I can remember as a kid when we made and ate mud pies. Now parents are phobic if their kids are dirty. Everyone runs around with hand sanitizer. We don’t get little bits of sick, which keeps us from getting a lot sick, and I think part of the rise in allergies is really the processed food and what we’ve done to the food.
The Digest: What about ways we can encourage our kids to eat better? Are there tricks to the trade to get kids interested in what they’re eating?
Chef Ann: I think that one of the things we see a lot, like with middle school kids, we have been working with them on the environment and being green and waste reduction and pollutants. They’re really interested in the environment. And with high school kids, there really are a lot of them into health. So with little kids it’s about tastings, with older kids it seems to be about connecting with them where they are.
With the middle school Iron Chef competition, the food they come up with is unbelievable, and the winning recipe — or sometimes more than one recipe — actually make it on our menu the following year. We really have to touch them where they are, meet them where they are.
The Digest: How often do you still make it in the kitchen?
Chef Ann: I’m out at the schools during the school year at least a couple days a week, sometimes more.

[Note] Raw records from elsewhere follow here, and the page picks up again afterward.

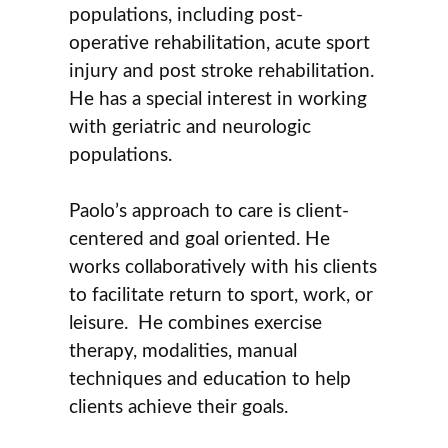
populations, including post-
operative rehabilitation, acute sport
injury and post stroke rehabilitation.
He has a special interest in working
with geriatric and neurologic
populations.
Paolo’s approach to care is client-
centered and goal oriented. He
works collaboratively with his clients
to facilitate return to sport, work, or
leisure. He combines exercise
therapy, modalities, manual
techniques and education to help
clients achieve their goals.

The Digest: Do you ever miss just being behind a burner or over a kettle?
Chef Ann: I get to go out and go into the production kitchen fairly often, so I wouldn’t say that I am that removed from it, but sometimes it’s nice to just do nothing but cook.
The Digest: So how can someone help out with the Chef Ann Foundation? Or what if someone wants to do their own small part to help promote healthy eating and the exploration of food in our kids?
Chef Ann: If there are people in Boulder who are looking to work on food in the school district locally, they should just get in touch with us because there are lots of volunteer opportunities. You can go right to the ChefAnnFoundation.org website, and there’s lots of opportunity to support the organization in your respective local communities or on a national level. There are lots of ways to connect and support.